Of the Chinese half of the Sanders session, Zeng Yi is the dean of the Beijing Institute of AI Safety and Governance, and promoted China’s “Global Artificial Intelligence Governance Initiative”, and Xue Lan, who chairs China’s national expert committee for AI governance, has been advocating for China’s access to the International Network of AI Safety Institutes of free nations which had included America, as well as European and Asian nations, including Japan and South Korea, but not China due to concerns about its systemic theft and manipulation.

The Sanders session promotes a Chinese role in AI governance even as a new administration memo accuses Chinese companies of “deliberate, industrial-scale campaigns” to steal AI models.
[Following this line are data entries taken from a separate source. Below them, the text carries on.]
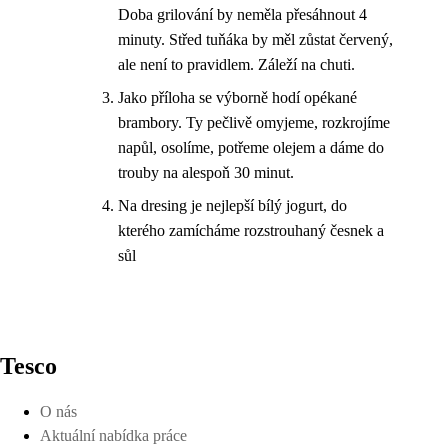
Doba grilování by neměla přesáhnout 4
minuty. Střed tuňáka by měl zůstat červený,
ale není to pravidlem. Záleží na chuti.
Jako příloha se výborně hodí opékané
brambory. Ty pečlivě omyjeme, rozkrojíme
napůl, osolíme, potřeme olejem a dáme do
trouby na alespoň 30 minut.
Na dresing je nejlepší bílý jogurt, do
kterého zamícháme rozstrouhaný česnek a
sůl
Tesco
O nás
Aktuální nabídka práce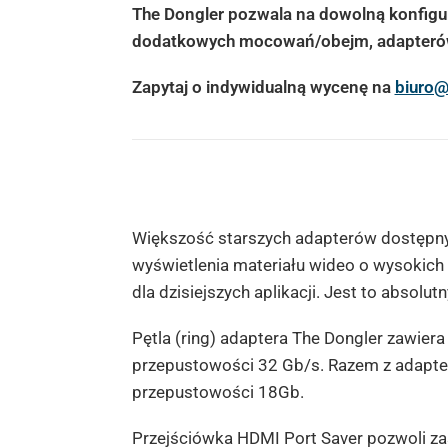
The Dongler pozwala na dowolną konfigur
dodatkowych mocowań/obejm, adapterów 
Zapytaj o indywidualną wycenę na
biuro@
Większość starszych adapterów dostępnych
wyświetlenia materiału wideo o wysokich
dla dzisiejszych aplikacji.
Jest
to absolutny
Pętla (ring) adaptera The Dongler zawiera
przepustowości 32 Gb/s. Razem z adapte
przepustowości 18Gb.
Przejściówka HDMI Port Saver pozwoli 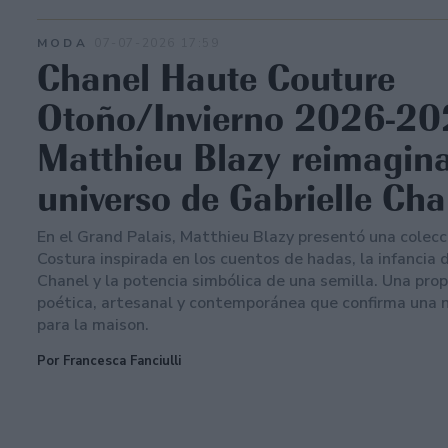
MODA
07-07-2026 17:59
Chanel Haute Couture
Otoño/Invierno 2026-20
Matthieu Blazy reimagina
universo de Gabrielle Cha
En el Grand Palais, Matthieu Blazy presentó una colecc
Costura inspirada en los cuentos de hadas, la infancia 
Chanel y la potencia simbólica de una semilla. Una pro
poética, artesanal y contemporánea que confirma una 
para la maison.
Por Francesca Fanciulli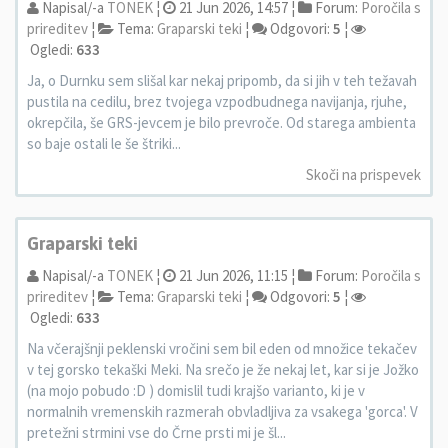
Napisal/-a
TONEK
¦
21 Jun 2026, 14:57 ¦
Forum:
Poročila s
prireditev
¦
Tema:
Graparski teki
¦
Odgovori:
5
¦
Ogledi:
633
Ja, o Durnku sem slišal kar nekaj pripomb, da si jih v teh težavah
pustila na cedilu, brez tvojega vzpodbudnega navijanja, rjuhe,
okrepčila, še GRS-jevcem je bilo prevroče. Od starega ambienta
so baje ostali le še štriki...
Skoči na prispevek
Graparski teki
Napisal/-a
TONEK
¦
21 Jun 2026, 11:15 ¦
Forum:
Poročila s
prireditev
¦
Tema:
Graparski teki
¦
Odgovori:
5
¦
Ogledi:
633
Na včerajšnji peklenski vročini sem bil eden od množice tekačev
v tej gorsko tekaški Meki. Na srečo je že nekaj let, kar si je Jožko
(na mojo pobudo :D ) domislil tudi krajšo varianto, ki je v
normalnih vremenskih razmerah obvladljiva za vsakega 'gorca'. V
pretežni strmini vse do Črne prsti mi je šl...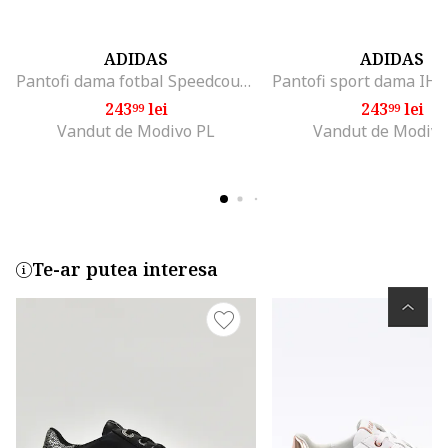
ADIDAS
ADIDAS
Pantofi dama fotbal Speedcourt, Sintetic, Negru-Alb
243
lei
243
lei
99
99
Vandut de Modivo PL
Vandut de Modivo
Te-ar putea interesa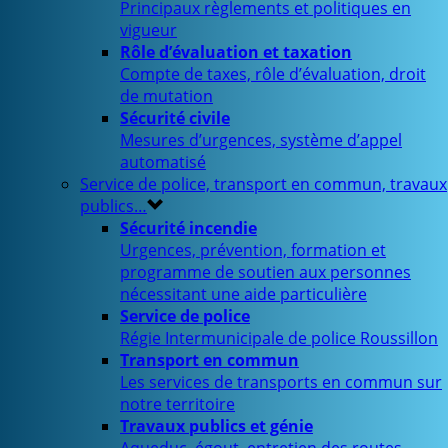
Principaux règlements et politiques en
vigueur
Rôle d’évaluation et taxation
Compte de taxes, rôle d’évaluation, droit
de mutation
Sécurité civile
Mesures d’urgences, système d’appel
automatisé
Service de police, transport en commun, travaux
publics…
Sécurité incendie
Urgences, prévention, formation et
programme de soutien aux personnes
nécessitant une aide particulière
Service de police
Régie Intermunicipale de police Roussillon
Transport en commun
Les services de transports en commun sur
notre territoire
Travaux publics et génie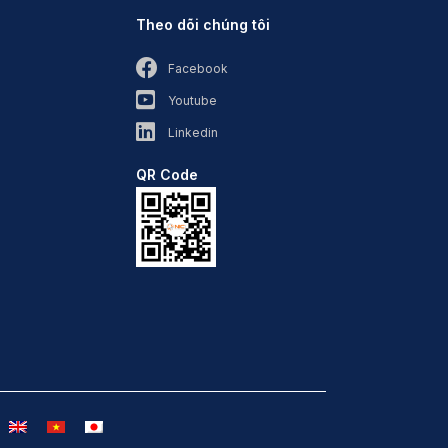
Theo dõi chúng tôi
Facebook
Youtube
Linkedin
QR Code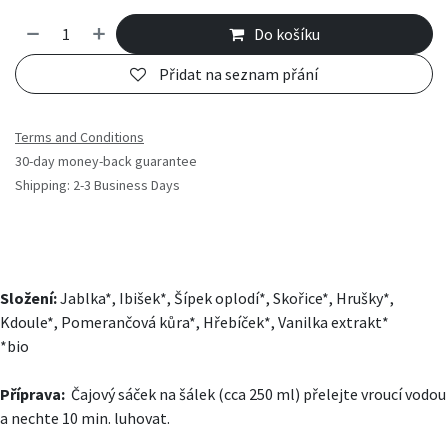
Do košíku
Přidat na seznam přání
Terms and Conditions
30-day money-back guarantee
Shipping: 2-3 Business Days
Složení:
Jablka*, Ibišek*, Šípek oplodí*, Skořice*, Hrušky*,
Kdoule*, Pomerančová kůra*, Hřebíček*, Vanilka extrakt*
*bio
Příprava:
Čajový sáček na šálek (cca 250 ml) přelejte vroucí vodou
a nechte 10 min. luhovat.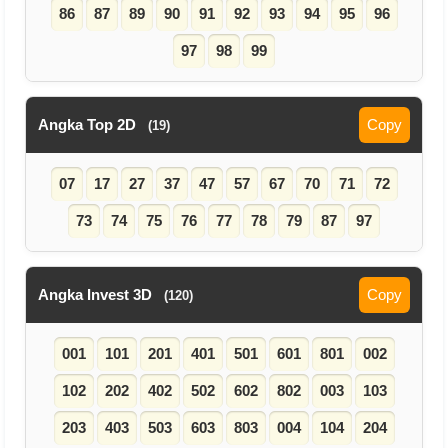
86
87
89
90
91
92
93
94
95
96
97
98
99
Angka Top 2D
Copy
(19)
07
17
27
37
47
57
67
70
71
72
73
74
75
76
77
78
79
87
97
Angka Invest 3D
Copy
(120)
001
101
201
401
501
601
801
002
102
202
402
502
602
802
003
103
203
403
503
603
803
004
104
204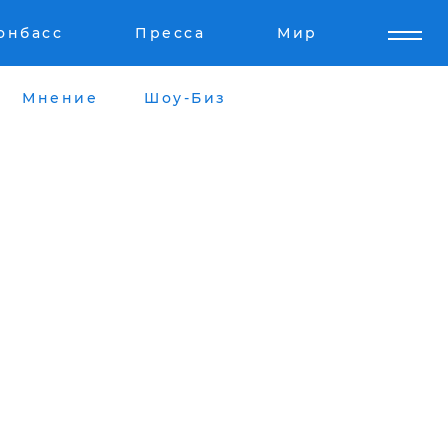
онбасс
Пресса
Мир
Мнение
Шоу-Биз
But it’s the other half of the AI session that raises even more questions about China’s ability to co-opt western critics of AI. Although the Sanders RSVP does not mention it, Max Tegmark, a physicist, is the president and a board member of the Future of Life Institute along with his wife Meia Chita-Tegmark, who has degrees in education and psychology, who is listed as the co-founder of the ‘institute’, while David Krueger, the second attendee, is also linked to it.

While the Future of Life Institute was backed in the past by prominent figures including Elon Musk, it has more recently served into problematic territory. In 2025, it issued a PhD fellowship proposal for US-China AI governance urging “global governance” to reduce “the risks associated with a US-China AI competition” and the deployment of advanced AI systems.

This closely mirrors Chinese rhetoric warning against an AI ‘arms race’ and urging a partnership to control AI. Like past arms agreements, this will be yet another one way partnership that risks allowing China access to American AI developments and the ability to control the rate of development even while China misstates, conceals and deceives about its AI progress.

It would also allow China to restrict AI weapons development by the United States while freeing China to conduct whatever secret weapons development it pleases until it has its ‘Manhattan Project’ moment and achieves military superiority over the United States of America.

In 2024, Tegmark predicted that the American and Chinese governments would create a joint set of AI standards and enforce them on the world.

What’s China’s position on the Future of Life Institute? CGTN, China’s state media under the control of the Central Propaganda Department of the Chinese Communist Party promoted a Future of Life Institute claim that AI companies were failing to maintain safety standards.

The Chinese government has been using similar alarmism to advance its program of global governance. “If we allow this reckless competition among countries to continue,” Chinese Vice Premier Ding Xuexiang warned last year at the World Economic Forum, disaster would follow. “We stand ready, under the framework of the United Nations and its core, to actively participate in including all the relevant international organizations and all countries to discuss the formulation of robust rules.”

Is China about to stop competing? Unlikely. The calls for a ‘multipolar world’ lately being broadcast by social media influencers and politicians at all points of the political spectrum, from Tucker Carlson to Bernie Sanders, serve its interests by weakening the United States, and creating opportunities for a pathway to unfettered dominance by Chinese companies.